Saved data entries
--------

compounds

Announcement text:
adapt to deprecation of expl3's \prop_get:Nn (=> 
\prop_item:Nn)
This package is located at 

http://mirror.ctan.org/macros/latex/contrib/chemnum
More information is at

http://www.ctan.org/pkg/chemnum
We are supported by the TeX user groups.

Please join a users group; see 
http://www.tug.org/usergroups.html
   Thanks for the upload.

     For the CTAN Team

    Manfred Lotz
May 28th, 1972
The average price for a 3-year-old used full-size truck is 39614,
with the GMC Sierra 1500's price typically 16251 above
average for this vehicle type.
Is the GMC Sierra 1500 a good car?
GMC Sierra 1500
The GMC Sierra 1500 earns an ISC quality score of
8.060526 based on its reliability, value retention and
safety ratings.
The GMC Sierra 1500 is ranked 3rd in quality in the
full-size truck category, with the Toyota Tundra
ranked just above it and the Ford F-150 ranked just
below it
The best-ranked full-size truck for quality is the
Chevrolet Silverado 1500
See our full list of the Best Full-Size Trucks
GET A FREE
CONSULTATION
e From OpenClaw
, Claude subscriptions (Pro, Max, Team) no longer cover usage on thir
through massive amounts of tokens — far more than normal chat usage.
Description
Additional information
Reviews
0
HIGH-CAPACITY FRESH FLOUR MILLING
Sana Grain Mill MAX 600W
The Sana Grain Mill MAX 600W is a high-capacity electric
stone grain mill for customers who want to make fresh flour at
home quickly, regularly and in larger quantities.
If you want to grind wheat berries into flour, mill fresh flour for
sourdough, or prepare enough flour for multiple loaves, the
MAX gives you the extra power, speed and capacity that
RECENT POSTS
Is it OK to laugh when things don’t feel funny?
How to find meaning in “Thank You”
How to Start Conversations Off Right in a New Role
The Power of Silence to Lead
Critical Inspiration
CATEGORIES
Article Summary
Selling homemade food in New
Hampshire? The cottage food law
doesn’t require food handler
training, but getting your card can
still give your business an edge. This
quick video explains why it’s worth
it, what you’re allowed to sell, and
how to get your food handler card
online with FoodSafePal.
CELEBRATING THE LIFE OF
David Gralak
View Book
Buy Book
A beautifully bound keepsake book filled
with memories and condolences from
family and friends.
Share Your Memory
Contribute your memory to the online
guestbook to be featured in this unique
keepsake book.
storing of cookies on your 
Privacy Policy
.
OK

--------

• Work order: Of the entries above, transcribe exactly those lines that fall between the line containing "it, what you’re allowed to sell, and" and the line containing "Share Your Memory", together with those two lines.

• Output for this exercise:
it, what you’re allowed to sell, and
how to get your food handler card
online with FoodSafePal.
CELEBRATING THE LIFE OF
David Gralak
View Book
Buy Book
A beautifully bound keepsake book filled
with memories and condolences from
family and friends.
Share Your Memory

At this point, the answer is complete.